About Our Partnership: ACE
CIRCLE’s partnership with ACE (Action for the Climate Emergency) explores how issue-focused organizations can reach a wide diversity of young people in order to deepen their civic and political engagement. By conducting surveys and analyzing programmatic data, we seek to understand how ACE and others can strengthen their youth outreach and organizing—especially with historically underserved groups like rural youth, young people of color, and newly eligible voters.
There were also regional differences. Young people in Western states (AK, AZ, CA, CO, HI, ID, MT, NV, NM, OR, UT, WA, WY) were disproportionately more likely to prioritize the environment and climate change as a political issue, which could be due to more direct experiences with droughts, wildfires, and other phenomena exacerbated by climate change. Outreach and engagement strategies may need to be different for young people who are seeing the effects of climate change firsthand than for those who may be worried about it but are not experiencing its impact on their daily lives in the same way. As always, it’s critical to talk to diverse young people in different parts of the country and listen to their experiences and concerns.
Climate Change Concerns and Civic Readiness
Just as critical is whether young people have the access and opportunities to participate in electoral and other forms of civic engagement. We created a “civic readiness” score based on whether young people reported they had or were interested in partaking in various civic activities like going to a demonstration or serving in a group leadership role. We find that young people who rank the environment and climate change as one of their top issues are much more likely to be in the top quartile in civic readiness than those who did not: 38% vs. 25%. Conversely, more than a quarter (27%) of young people who did not choose climate as a top issue score in the bottom quartile of civic readiness, compared to 16% of climate-focused youth.

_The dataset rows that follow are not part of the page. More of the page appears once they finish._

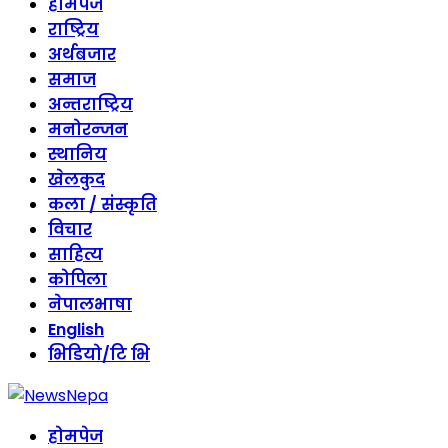
Skip
होमपेज
to
राष्ट्रिय
content
अर्थबजार
समाज
अन्तराष्ट्रिय
मनोरन्जन
स्थानिय
खेलकुद
कला / संस्कृति
विचार
साहित्य
कोपिला
नेपालभाषा
English
भिडियो/टि भि
होमपेज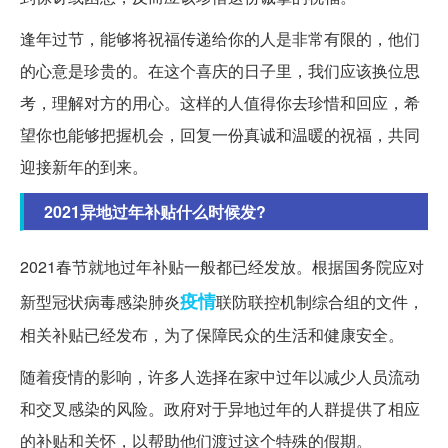
逢年过节，能够将祝福传递给你的人是非常有限的，他们
的心意是珍贵的。在这个喜庆的日子里，我们应该换位思
考，理解对方的用心。这样的人值得你去珍惜和回应，希
望你也能够把握机会，回复一份真诚和温暖的祝福，共同
迎接新年的到来。
2021异地过年补贴什么时候发?
2021春节就地过年补贴一般都已经发放。根据国务院应对
疫情
新型冠状病毒感染肺炎
联防联控机制综合组的文件，
相关补贴已经发布，为了保障民众的生活和健康安全。
随着疫情的影响，许多人选择在家中过年以减少人员流动
和交叉感染的风险。政府对于异地过年的人群提供了相应
的补贴和关怀，以帮助他们渡过这个特殊的假期。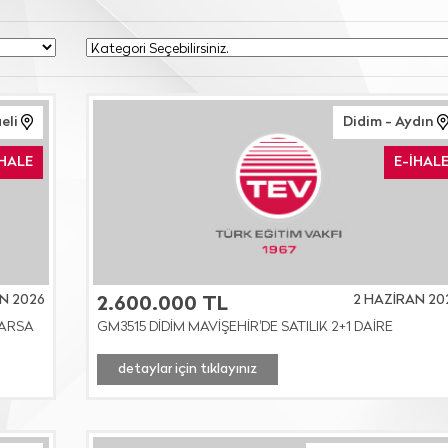
eli
Didim - Aydın
İHALE
E-İHAL
N 2026
2 HAZİRAN 20
2.600.000 TL
 ARSA
GM3515 DİDİM MAVİŞEHİR'DE SATILIK 2+1 DAİRE
detaylar için tıklayınız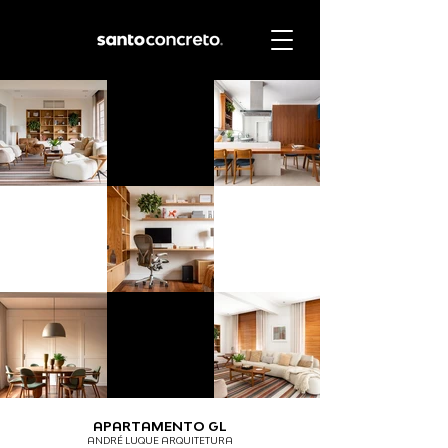
APARTAMENTO GL
ANDRÉ LUQUE ARQUITETURA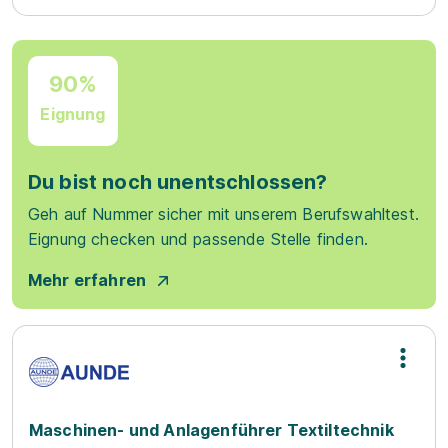
90%
Eignung
Du bist noch unentschlossen?
Geh auf Nummer sicher mit unserem Berufswahltest.
Eignung checken und passende Stelle finden.
Mehr erfahren
Maschinen- und Anlagenführer Textiltechnik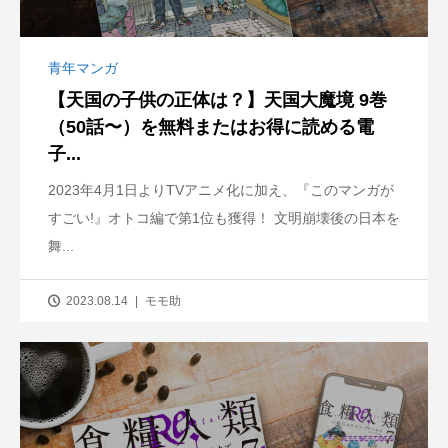
青年マンガ
【天国の子供の正体は？】天国大魔境 9巻
（50話〜）を無料またはお得に読める電
子...
2023年4月1日よりTVアニメ化に加え、『このマンガが
すごい!』オトコ編で第1位も獲得！ 文明崩壊後の日本を
舞...
2023.08.14
モモ助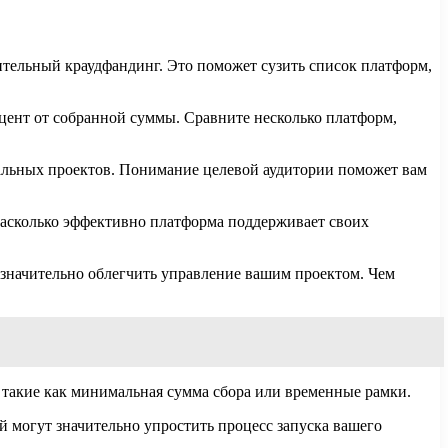
ительный краудфандинг. Это поможет сузить список платформ,
оцент от собранной суммы. Сравните несколько платформ,
иальных проектов. Понимание целевой аудитории поможет вам
 насколько эффективно платформа поддерживает своих
значительно облегчить управление вашим проектом. Чем
 такие как минимальная сумма сбора или временные рамки.
й могут значительно упростить процесс запуска вашего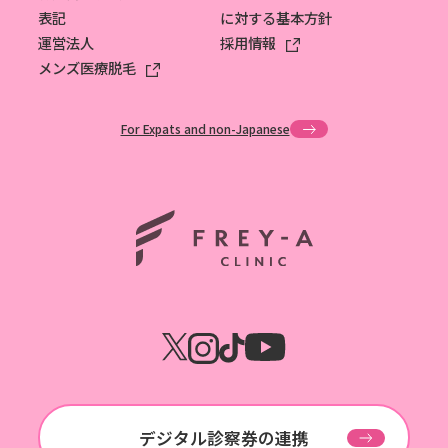
表記
に対する基本方針
運営法人
採用情報
メンズ医療脱毛
For Expats and non-Japanese
ホーム
デジタル診察券の連携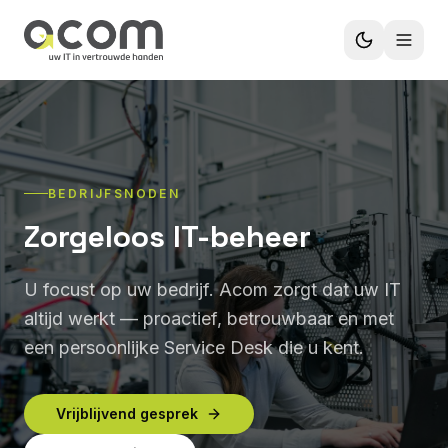
BEDRIJFSNODEN
Zorgeloos IT-beheer
U focust op uw bedrijf. Acom zorgt dat uw IT
altijd werkt — proactief, betrouwbaar en met
een persoonlijke Service Desk die u kent.
Vrijblijvend gesprek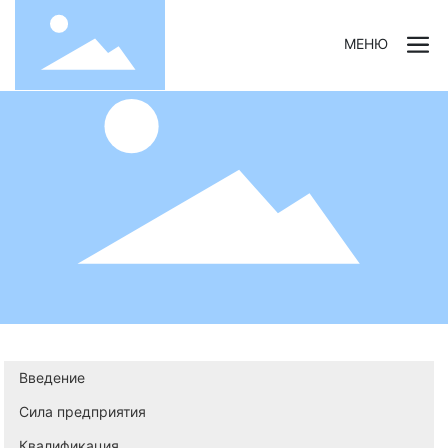
МЕНЮ
Введение
Сила предприятия
Квалификация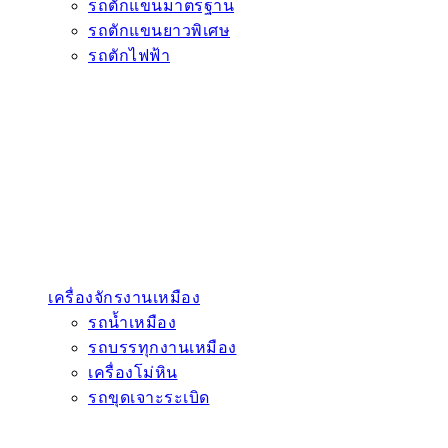
รถตักแขนมาตรฐาน
รถตักแขนยาวพิเศษ
รถตักไฟฟ้า
เครื่องจักรงานเหมือง
รถน้ำเหมือง
รถบรรทุกงานเหมือง
เครื่องโม่หิน
รถขุดเจาะระเบิด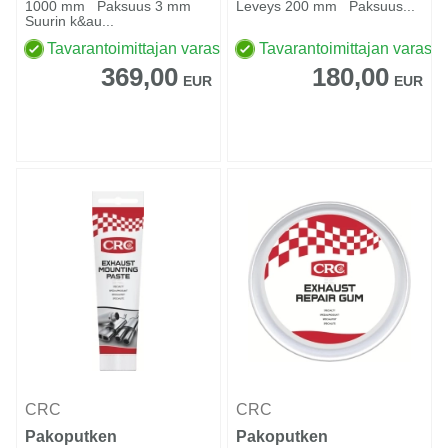
1000 mm Paksuus 3 mm
Leveys 200 mm Paksuus...
Suurin k&au...
Tavarantoimittajan varastossa
Tavarantoimittajan varasto
369,00
180,00
EUR
EUR
CRC
CRC
Pakoputken
Pakoputken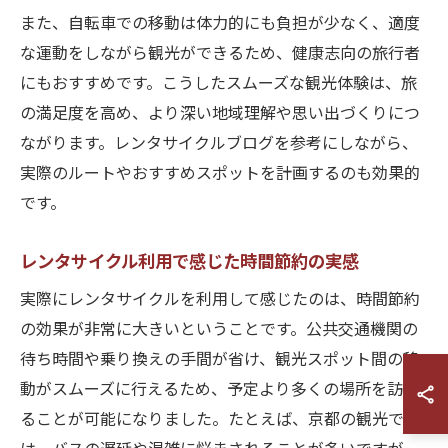
また、自転車での移動は体力的にも負担が少なく、適度
な運動をしながら観光ができるため、健康志向の旅行者
にもおすすめです。こうしたスムーズな観光体験は、旅
の満足度を高め、より深い地域理解や思い出づくりにつ
ながります。レンタサイクルブログを参考にしながら、
実際のルートやおすすめスポットを計画するのも効果的
です。
レンタサイクル利用で感じた時間節約の実感
実際にレンタサイクルを利用して感じたのは、時間節約
の効果が非常に大きいということです。公共交通機関の
待ち時間や乗り換えの手間が省け、観光スポット間の移
動がスムーズに行えるため、予定より多くの場所を訪れ
ることが可能になりました。たとえば、京都の観光で
は、バスの遅延や混雑に悩まされることが多いですが、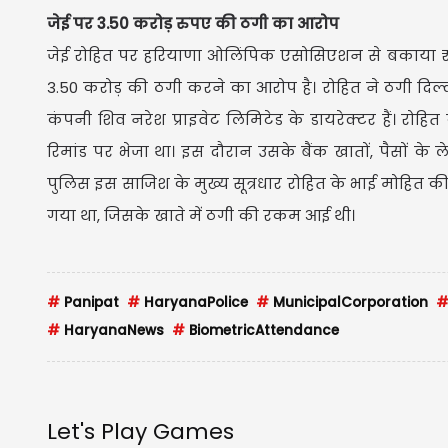
जेई पर 3.50 करोड़ रुपए की ठगी का आरोप
जेई रोहित पर हरियाणा ओलिंपिक एसोसिएशन से बकाया ₹2.
3.50 करोड़ की ठगी करने का आरोप है। रोहित ने ठगी दिल्ल
कंपनी शिव नरेश प्राइवेट लिमिटेड के डायरेक्टर हैं। रोहि
रिमांड पर भेजा था। इस दौरान उसके बैंक खातों, पैसों के
पुलिस इस साजिश के मुख्य सूत्रधार रोहित के भाई मोहित की
गया था, जिसके खाते में ठगी की रकम आई थी।
#
Panipat
#
HaryanaPolice
#
MunicipalCorporation
#
HaryanaNews
#
BiometricAttendance
Let's Play Games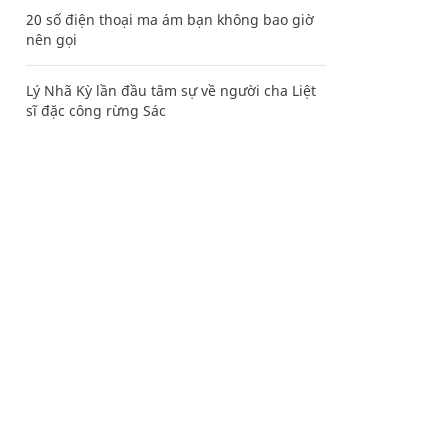
20 số điện thoại ma ám bạn không bao giờ
nên gọi
Lý Nhã Kỳ lần đầu tâm sự về người cha Liệt
sĩ đặc công rừng Sác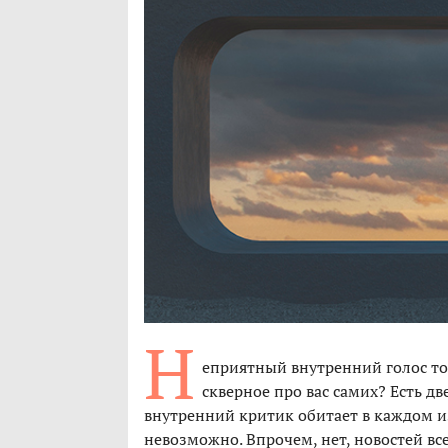
Н
еприятный внутренний голос то 
скверное про вас самих? Есть дв
внутренний критик обитает в каждом из 
невозможно. Впрочем, нет, новостей вс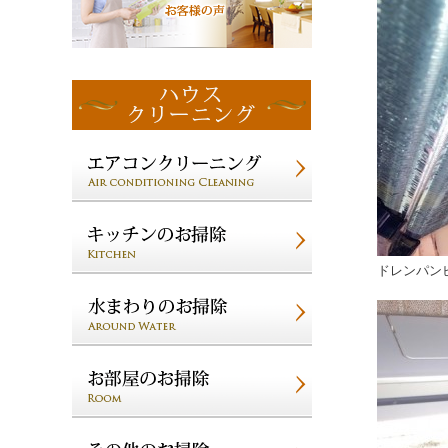
ドレンパン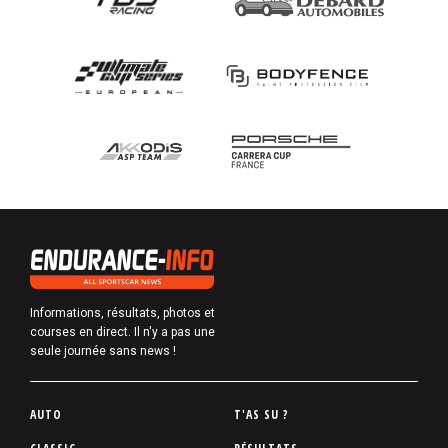
Informations, résultats, photos et
courses en direct. Il n'y a pas une
seule journée sans news !
P
AUTO
T'AS SU ?
i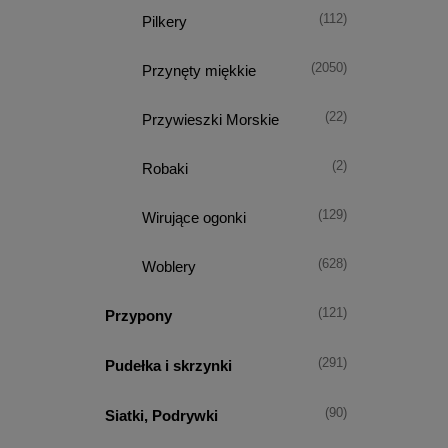
(112)
Pilkery
(2050)
Przynęty miękkie
(22)
Przywieszki Morskie
(2)
Robaki
(129)
Wirujące ogonki
(628)
Woblery
(121)
Przypony
(291)
Pudełka i skrzynki
(90)
Siatki, Podrywki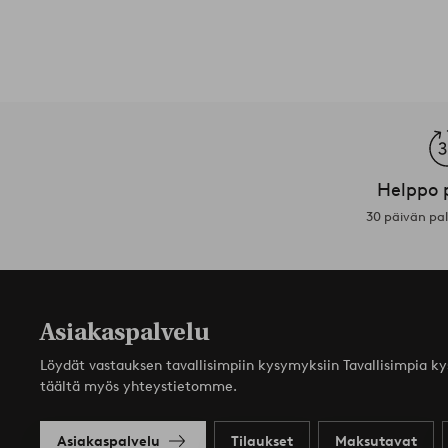
Helppo 
30 päivän pa
Asiakaspalvelu
Löydät vastauksen tavallisimpiin kysymyksiin Tavallisimpia k
täältä myös yhteystietomme.
Asiakaspalvelu
Tilaukset
Maksutavat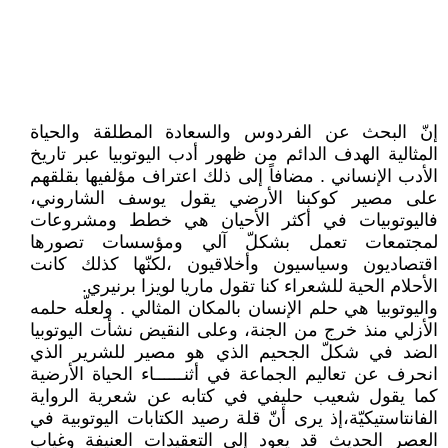
إنّ البحث عن الفردوس والسعادة المطلقة والحياة
المثالية الهدف الدائم من ظهور أدب اليوتوبيا عبر تاريخ
الأدب الإنساني . مضافاً إلى ذلك اعتراف مؤلفيها بقلقهم
على مصير كوكبنا الأرضي يقول يوسف الشاروني،
فاليوتوبيات في أكثر الأحيان هي خطط ومشروعات
لمجتمعات تعمل بشكلّ آلي ومؤسسات تصورها
اقتصاديون وسياسيون وأخلاقيون ،لكنّها كذلك كانت
الأحلام الحية للشعراء كنا تقول ماريا لويزا برنيري.
واليوتوبيا هي حلم الإنسان بالمكان المثالي . ولعلّه حلمه
الأزلي منذ خرج من الجنة، وعلى النقيض نشأت اليوتوبيا
الضد في شكلّ الجحيم الذي هو مصير للشرير الذي
انحرف عن تعاليم الجماعة في أثنــــــاء الحياة الأرضية
كما يقول شعيب حليفي في كتابه عن شعرية الرواية
الفانتاستيكيّة،إذ يرى أنّ قلة رصيد الكتابات اليوتوبية في
العصر الحديث قد يعود إلى التعقيدات العنيفة وغياب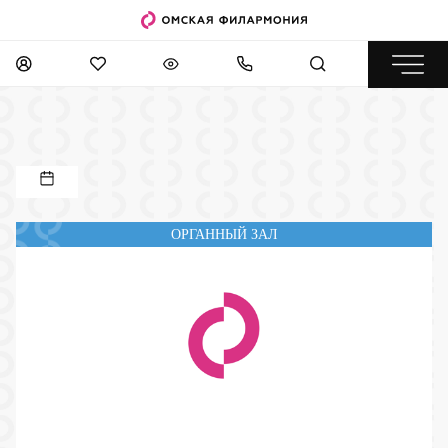
ОРГАННЫЙ ЗАЛ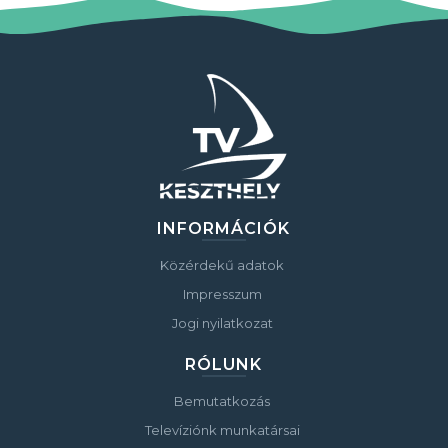
INFORMÁCIÓK
Közérdekű adatok
Impresszum
Jogi nyilatkozat
RÓLUNK
Bemutatkozás
Televíziónk munkatársai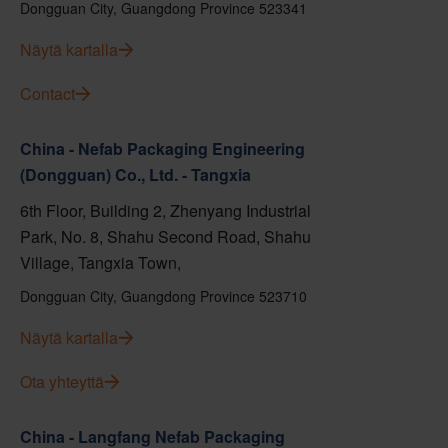
Dongguan City, Guangdong Province 523341
Näytä kartalla
Contact
China - Nefab Packaging Engineering
(Dongguan) Co., Ltd. - Tangxia
6th Floor, Building 2, Zhenyang Industrial
Park, No. 8, Shahu Second Road, Shahu
Village, Tangxia Town,
Dongguan City, Guangdong Province 523710
Näytä kartalla
Ota yhteyttä
China - Langfang Nefab Packaging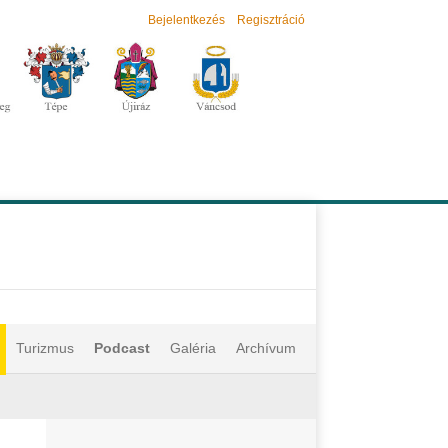
Bejelentkezés
Regisztráció
Turizmus
Podcast
Galéria
Archívum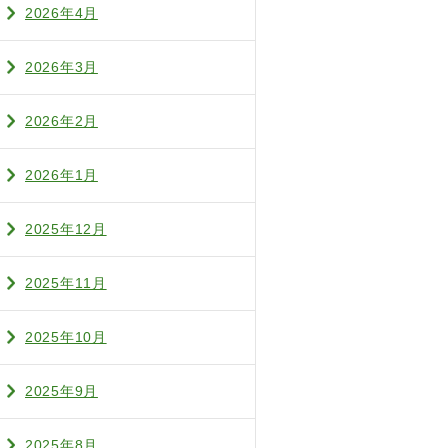
2026年4月
2026年3月
2026年2月
2026年1月
2025年12月
2025年11月
2025年10月
2025年9月
2025年8月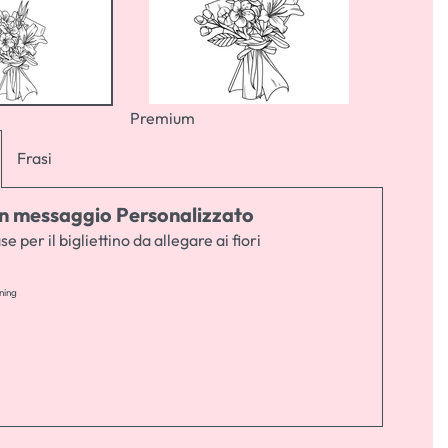
Premium
Frasi
 un messaggio Personalizzato
se per il bigliettino da allegare ai fiori
ning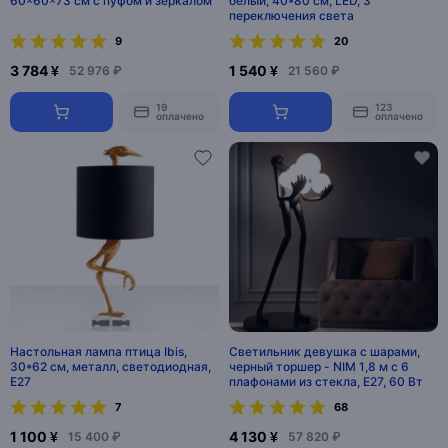
60×60×73 см с пуфом и зеркалом
белый, 40*80 см, LED, 3
переключения света
9
20
3 784 ¥
1 540 ¥
52 976 ₽
21 560 ₽
19
123
оплачено
оплачено
Настольная лампа птица Ibis,
Светильник девушка с шарами,
30*62 см, металл, светодиодная,
черный торшер - NIM 1,8 м с 6
E27
плафонами из стекла, E27, 60 Вт
7
68
1 100 ¥
4 130 ¥
15 400 ₽
57 820 ₽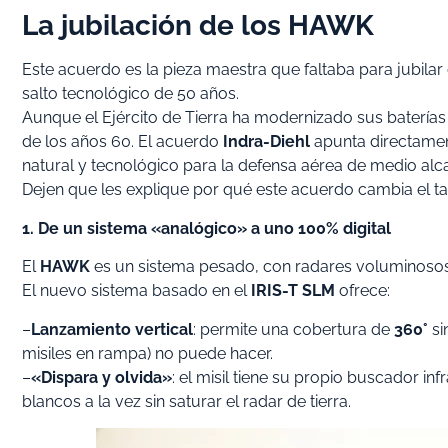
La jubilación de los HAWK
Este acuerdo es la pieza maestra que faltaba para jubilar
salto tecnológico de 50 años.
Aunque el Ejército de Tierra ha modernizado sus batería
de los años 60. El acuerdo
Indra-Diehl
apunta directamen
natural y tecnológico para la defensa aérea de medio al
Dejen que les explique por qué este acuerdo cambia el ta
1. De un sistema «analógico» a uno 100% digital
El
HAWK
es un sistema pesado, con radares voluminosos 
El nuevo sistema basado en el
IRIS-T SLM
ofrece:
–
Lanzamiento vertical
: permite una cobertura de
360°
si
misiles en rampa) no puede hacer.
–
«Dispara y olvida»
: el misil tiene su propio buscador in
blancos a la vez sin saturar el radar de tierra.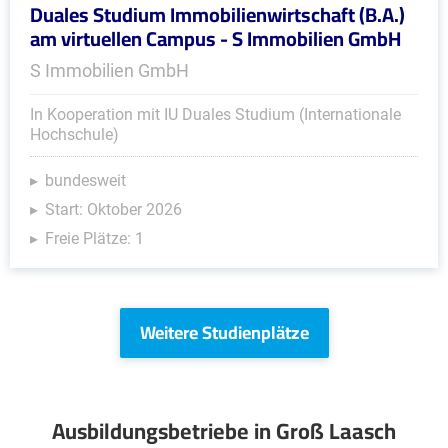
Duales Studium Immobilienwirtschaft (B.A.)
am virtuellen Campus - S Immobilien GmbH
S Immobilien GmbH
In Kooperation mit IU Duales Studium (Internationale
Hochschule)
bundesweit
Start: Oktober 2026
Freie Plätze: 1
Weitere Studienplätze
Ausbildungsbetriebe in Groß Laasch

This difference in civic readiness underscores that an interest in climate change has been, and can continue to be, an effective pathway for young people to participate in civic life. At the same time, the fact that nearly half (45%) of climate-focused youth score in the bottom half of our civic readiness scale shows that there is still massive untapped potential to engage young people based on their interests and create opportunities for them to develop and wield their civic power.
Young people will continue to play a leading role in the fight to address climate change and other causes they believe in. Their knowledge, passion, and unique ability to reach and engage their peers are powerful assets. Political campaigns, nonprofits, activists, educators, and other stakeholders must work to create and expand civic pathways for diverse groups of young people to become voters and lifelong civic actors.